Problem Statement
What problem does this feature solve?
The current SummarizeCompressor implementation has a significant performance and cost issue. Every time compression is triggered, it re-summarizes the entire message history from scratch, even if portions of that history have been previously summarized.
Specific issues:
- Performance: Lines 97-111 in
src/strategies/summarize.ts always process the complete message range, leading to redundant AI model calls
- Cost: Repeated summarization of the same content increases API costs unnecessarily
- Inefficiency: The original goal of summarization (reduce hallucination and save costs) is undermined by this approach
Current behavior:
// Every compression call processes ALL messages in range
const messagesToSummarize = messages.slice(summarizeStart, keepTailStart);
const conversationText = messagesToSummarize
.map((msg) => `${msg.role}: ${msg.content}`)
.join('\n---\n');
Proposed Solution
High-level approach to solving the problem
Introduce a data store interface that allows caching of previously generated summaries, following the library's "Bring Your Own Model" (BYOM) pattern with "Bring Your Own Store" (BYOS).
Key components:
SlimContextStore interface for storage abstraction
- Enhanced message identification system with thread/conversation IDs
- Intelligent cache key strategy using conversation context + message ranges
- Modified
SummarizeCompressor to check cache before generating new summaries
- Optional
InMemoryStore implementation for testing and learning purposes
Technical Details
Implementation considerations
New interfaces needed:
interface SlimContextStore {
get(key: string): Promise<string | null>;
set(key: string, value: string): Promise<void>;
delete(key: string): Promise<void>;
}
// Conversation wrapper to avoid repetitive threadId on each message
interface SlimContextConversation {
threadId: string;
messages: SlimContextMessage[];
metadata?: Record<string, unknown>;
}
// Keep SlimContextMessage clean and focused (no repetitive threadId)

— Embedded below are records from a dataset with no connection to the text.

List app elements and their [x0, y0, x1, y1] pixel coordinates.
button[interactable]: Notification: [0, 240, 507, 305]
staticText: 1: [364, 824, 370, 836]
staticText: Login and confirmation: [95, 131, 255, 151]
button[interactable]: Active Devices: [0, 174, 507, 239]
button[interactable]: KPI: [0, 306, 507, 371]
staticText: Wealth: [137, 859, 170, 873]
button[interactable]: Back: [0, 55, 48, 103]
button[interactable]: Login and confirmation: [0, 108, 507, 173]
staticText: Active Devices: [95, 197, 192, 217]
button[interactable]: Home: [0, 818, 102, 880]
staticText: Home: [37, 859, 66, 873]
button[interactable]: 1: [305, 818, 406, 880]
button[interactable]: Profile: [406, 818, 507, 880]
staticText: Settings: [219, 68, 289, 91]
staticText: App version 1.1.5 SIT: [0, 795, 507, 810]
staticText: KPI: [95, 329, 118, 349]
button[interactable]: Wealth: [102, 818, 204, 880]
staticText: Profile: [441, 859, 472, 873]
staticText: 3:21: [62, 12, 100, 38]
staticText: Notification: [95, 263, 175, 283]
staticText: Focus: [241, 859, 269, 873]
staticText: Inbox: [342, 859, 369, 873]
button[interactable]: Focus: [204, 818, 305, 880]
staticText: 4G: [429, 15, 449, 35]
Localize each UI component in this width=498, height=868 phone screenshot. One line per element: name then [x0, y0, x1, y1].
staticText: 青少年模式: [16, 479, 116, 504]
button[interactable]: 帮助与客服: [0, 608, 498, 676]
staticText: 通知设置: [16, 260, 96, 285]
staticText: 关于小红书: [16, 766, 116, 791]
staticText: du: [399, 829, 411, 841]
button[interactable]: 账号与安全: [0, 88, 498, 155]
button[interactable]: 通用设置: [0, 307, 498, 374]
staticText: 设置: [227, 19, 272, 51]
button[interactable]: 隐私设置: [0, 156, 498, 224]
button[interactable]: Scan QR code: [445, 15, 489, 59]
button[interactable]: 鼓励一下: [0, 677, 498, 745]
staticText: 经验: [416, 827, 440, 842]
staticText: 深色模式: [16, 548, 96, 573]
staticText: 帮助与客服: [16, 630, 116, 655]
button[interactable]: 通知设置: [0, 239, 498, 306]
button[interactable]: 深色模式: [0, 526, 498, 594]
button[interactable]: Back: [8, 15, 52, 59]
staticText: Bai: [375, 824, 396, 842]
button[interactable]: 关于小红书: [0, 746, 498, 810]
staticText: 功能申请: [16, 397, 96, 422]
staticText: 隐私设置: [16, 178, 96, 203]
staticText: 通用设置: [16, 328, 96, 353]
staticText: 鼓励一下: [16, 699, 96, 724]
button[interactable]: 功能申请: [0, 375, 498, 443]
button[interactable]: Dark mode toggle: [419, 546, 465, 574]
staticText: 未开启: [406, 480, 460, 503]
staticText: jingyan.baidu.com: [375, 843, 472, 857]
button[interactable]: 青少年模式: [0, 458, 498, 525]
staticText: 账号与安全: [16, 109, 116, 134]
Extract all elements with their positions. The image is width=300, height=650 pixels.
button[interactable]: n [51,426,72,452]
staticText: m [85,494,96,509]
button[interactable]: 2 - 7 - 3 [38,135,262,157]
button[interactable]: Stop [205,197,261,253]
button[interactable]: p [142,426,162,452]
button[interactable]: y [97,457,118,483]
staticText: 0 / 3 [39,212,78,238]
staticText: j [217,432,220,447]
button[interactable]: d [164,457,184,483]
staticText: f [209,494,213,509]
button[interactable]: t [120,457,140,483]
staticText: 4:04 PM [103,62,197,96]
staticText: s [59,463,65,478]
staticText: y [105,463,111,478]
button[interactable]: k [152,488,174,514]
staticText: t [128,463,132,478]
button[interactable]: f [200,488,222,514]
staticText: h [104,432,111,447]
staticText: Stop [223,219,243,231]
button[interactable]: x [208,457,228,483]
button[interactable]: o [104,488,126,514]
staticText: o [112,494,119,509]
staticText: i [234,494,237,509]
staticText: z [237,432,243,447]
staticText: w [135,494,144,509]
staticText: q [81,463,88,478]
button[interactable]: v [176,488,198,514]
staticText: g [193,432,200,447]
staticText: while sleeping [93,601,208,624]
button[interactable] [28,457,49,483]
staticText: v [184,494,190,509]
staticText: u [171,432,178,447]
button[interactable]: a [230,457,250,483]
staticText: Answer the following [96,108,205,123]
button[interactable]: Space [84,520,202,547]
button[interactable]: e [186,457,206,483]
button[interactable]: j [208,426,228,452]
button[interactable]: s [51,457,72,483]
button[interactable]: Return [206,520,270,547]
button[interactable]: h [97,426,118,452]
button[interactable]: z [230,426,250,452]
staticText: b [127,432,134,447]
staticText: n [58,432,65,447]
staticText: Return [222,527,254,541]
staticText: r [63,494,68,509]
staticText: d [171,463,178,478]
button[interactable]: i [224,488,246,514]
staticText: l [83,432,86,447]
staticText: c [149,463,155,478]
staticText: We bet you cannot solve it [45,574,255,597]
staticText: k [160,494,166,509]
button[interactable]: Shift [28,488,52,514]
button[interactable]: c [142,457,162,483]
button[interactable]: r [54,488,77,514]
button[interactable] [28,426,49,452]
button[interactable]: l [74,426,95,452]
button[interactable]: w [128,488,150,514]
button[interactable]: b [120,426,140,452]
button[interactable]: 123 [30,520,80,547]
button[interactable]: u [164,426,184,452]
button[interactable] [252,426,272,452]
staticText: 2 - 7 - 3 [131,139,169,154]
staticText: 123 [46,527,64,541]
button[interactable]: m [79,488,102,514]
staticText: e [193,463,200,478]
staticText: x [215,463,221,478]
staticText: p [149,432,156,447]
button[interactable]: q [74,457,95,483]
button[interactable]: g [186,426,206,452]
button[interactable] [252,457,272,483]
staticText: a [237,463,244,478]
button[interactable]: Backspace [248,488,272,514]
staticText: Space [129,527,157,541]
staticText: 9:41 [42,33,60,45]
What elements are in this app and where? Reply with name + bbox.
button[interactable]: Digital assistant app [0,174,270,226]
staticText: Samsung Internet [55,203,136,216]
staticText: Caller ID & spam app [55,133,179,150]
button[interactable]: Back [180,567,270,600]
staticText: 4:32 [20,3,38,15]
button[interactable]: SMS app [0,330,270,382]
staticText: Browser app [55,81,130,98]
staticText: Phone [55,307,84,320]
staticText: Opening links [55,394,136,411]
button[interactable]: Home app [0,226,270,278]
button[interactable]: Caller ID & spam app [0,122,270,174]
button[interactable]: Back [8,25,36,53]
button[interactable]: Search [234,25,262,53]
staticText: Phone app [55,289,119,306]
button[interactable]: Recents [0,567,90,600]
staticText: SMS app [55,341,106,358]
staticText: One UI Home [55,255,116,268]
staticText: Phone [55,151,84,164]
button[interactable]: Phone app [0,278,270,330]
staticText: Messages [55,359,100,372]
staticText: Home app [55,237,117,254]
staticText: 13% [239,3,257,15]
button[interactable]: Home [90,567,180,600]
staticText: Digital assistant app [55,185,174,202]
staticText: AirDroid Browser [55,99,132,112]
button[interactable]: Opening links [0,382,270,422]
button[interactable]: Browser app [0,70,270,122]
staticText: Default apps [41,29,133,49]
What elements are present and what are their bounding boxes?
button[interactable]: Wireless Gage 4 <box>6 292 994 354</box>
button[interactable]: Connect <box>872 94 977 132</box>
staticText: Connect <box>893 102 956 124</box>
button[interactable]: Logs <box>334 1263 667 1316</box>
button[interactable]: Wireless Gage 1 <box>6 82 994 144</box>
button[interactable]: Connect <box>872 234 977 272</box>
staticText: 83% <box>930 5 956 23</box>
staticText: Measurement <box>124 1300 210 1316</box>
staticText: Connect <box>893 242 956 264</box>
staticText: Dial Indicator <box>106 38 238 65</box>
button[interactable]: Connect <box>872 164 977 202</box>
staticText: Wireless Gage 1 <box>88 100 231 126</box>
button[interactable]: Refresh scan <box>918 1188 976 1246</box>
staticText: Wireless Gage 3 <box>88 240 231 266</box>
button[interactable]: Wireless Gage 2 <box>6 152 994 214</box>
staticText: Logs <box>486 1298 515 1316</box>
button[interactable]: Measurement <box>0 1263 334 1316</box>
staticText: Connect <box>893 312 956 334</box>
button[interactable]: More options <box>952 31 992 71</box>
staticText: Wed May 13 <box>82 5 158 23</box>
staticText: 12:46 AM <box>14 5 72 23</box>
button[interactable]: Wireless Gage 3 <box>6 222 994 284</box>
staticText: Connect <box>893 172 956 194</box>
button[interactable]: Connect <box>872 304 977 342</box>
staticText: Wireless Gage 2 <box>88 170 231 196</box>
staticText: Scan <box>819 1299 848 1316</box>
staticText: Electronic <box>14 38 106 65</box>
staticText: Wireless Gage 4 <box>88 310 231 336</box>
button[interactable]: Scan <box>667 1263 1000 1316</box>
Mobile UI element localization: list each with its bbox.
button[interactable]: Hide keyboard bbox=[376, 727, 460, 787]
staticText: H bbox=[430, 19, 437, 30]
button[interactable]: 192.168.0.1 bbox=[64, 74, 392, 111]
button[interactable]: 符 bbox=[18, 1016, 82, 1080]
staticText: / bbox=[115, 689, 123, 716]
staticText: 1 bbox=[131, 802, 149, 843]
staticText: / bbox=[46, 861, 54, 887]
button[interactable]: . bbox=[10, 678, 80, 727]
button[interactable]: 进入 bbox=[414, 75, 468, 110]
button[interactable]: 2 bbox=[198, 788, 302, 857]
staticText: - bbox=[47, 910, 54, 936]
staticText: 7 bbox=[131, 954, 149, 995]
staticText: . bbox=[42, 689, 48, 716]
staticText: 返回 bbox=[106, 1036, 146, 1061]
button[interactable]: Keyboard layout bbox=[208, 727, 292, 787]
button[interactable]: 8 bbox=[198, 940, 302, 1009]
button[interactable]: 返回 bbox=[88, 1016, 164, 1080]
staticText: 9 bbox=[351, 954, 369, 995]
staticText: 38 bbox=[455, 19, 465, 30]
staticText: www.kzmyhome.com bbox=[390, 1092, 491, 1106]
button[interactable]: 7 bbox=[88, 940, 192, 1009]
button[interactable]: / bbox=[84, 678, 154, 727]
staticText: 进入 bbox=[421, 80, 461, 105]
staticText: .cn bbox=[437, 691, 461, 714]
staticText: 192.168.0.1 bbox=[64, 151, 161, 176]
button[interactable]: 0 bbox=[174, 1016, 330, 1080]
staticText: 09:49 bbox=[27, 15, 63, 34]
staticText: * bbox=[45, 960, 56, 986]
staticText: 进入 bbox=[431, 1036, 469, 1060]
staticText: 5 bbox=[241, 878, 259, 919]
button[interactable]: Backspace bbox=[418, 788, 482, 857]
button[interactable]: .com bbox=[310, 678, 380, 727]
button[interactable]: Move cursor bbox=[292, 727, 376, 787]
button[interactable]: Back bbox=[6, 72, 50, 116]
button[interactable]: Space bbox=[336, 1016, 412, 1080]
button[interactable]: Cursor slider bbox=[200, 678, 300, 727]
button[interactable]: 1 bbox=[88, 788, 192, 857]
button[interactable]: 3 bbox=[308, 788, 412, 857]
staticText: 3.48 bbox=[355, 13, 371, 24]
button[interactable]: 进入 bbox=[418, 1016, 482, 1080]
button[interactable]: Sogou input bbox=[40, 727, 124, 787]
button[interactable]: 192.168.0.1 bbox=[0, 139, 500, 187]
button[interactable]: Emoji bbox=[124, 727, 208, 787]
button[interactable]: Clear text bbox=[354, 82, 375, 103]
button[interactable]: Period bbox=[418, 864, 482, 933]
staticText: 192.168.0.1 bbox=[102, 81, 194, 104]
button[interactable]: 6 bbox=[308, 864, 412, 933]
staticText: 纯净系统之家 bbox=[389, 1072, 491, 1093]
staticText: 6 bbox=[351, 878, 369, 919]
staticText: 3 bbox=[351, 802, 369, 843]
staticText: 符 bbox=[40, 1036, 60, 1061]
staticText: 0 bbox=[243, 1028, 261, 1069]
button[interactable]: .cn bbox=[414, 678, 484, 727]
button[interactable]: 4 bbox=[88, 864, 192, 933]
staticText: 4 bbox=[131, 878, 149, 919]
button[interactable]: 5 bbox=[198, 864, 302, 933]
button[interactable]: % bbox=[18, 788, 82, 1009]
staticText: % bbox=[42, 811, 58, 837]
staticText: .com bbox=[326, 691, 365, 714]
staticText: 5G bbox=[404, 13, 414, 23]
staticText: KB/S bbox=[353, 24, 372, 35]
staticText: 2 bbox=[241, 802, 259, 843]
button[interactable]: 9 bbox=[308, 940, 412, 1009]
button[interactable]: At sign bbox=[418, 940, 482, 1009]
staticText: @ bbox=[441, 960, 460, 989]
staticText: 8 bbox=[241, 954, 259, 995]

interface SlimContextMessage {
role: 'system' | 'user' | 'assistant' | 'tool' | 'human';
content: string;
metadata?: Record<string, unknown>;
id?: string; // Optional message identifier
index?: number; // Position within conversation
}
interface CacheKey {
threadId: string;
type: 'summary' | 'message';
startIndex: number;
endIndex?: number; // For range summaries
}
Cache key strategy:
- Format:
"thread_{threadId}:summary:{startIndex}-{endIndex}"
- Example:
"thread_123:summary:5-15" (summary of messages 5-15 in thread 123)
- Avoids using message content as keys (inefficient for long messages)
Backward Compatibility Strategy:
// Enhanced compressor interface with method overloading
interface SlimContextCompressor {
// Existing method - maintains full backward compatibility
compress(messages: SlimContextMessage[]): Promise<SlimContextMessage[]>;
// New method - accepts conversation wrapper for enhanced functionality
compress(conversation: SlimContextConversation): Promise<SlimContextConversation>;
}
// Utility functions for format conversion
function wrapMessages(messages: SlimContextMessage[], threadId: string): SlimContextConversation;
function unwrapMessages(conversation: SlimContextConversation): SlimContextMessage[];
Integration points:
- Modify
SummarizeCompressor.compress() to check cache before summarizing
- Add method overloading to support both message arrays and conversation wrappers
- Add store configuration to
SummarizeConfig
- Update token estimation to account for cached summaries
- Cache key generation uses
conversation.threadId instead of per-message repetition
Implementation Considerations
Open questions and design decisions
1. Summary Combination Strategy
When extending a cached summary (e.g., have summary 5-15, need summary 5-25):
Option A: AI-Driven Combination
- Send model: existing summary (5-15) + new messages (16-25) combined summary (5-25)
- Pros: Intelligent merging, better context preservation, can resolve contradictions
- Cons: More expensive, potentially slower, risk of AI hallucination
Option B: Client-Side Concatenation
- Send model: only new messages (16-25) new summary (16-25)
- Concatenate: summary(5-15) + summary(16-25) = combined(5-25)
- Pros: Cost-effective, faster, predictable behavior
- Cons: Potential fragmentation, no cross-segment awareness
Option C: Hybrid Configurable
- Allow users to choose strategy based on cost/quality tradeoffs
- Default to client-side with option for AI-driven
2. Cache Invalidation Strategy
- Should cache entries expire?
- How to handle message updates/edits?
- Thread-based vs global cache management
3. Store Interface Scope
- Keep minimal (get/set/delete) or add advanced features (batch operations, TTL)?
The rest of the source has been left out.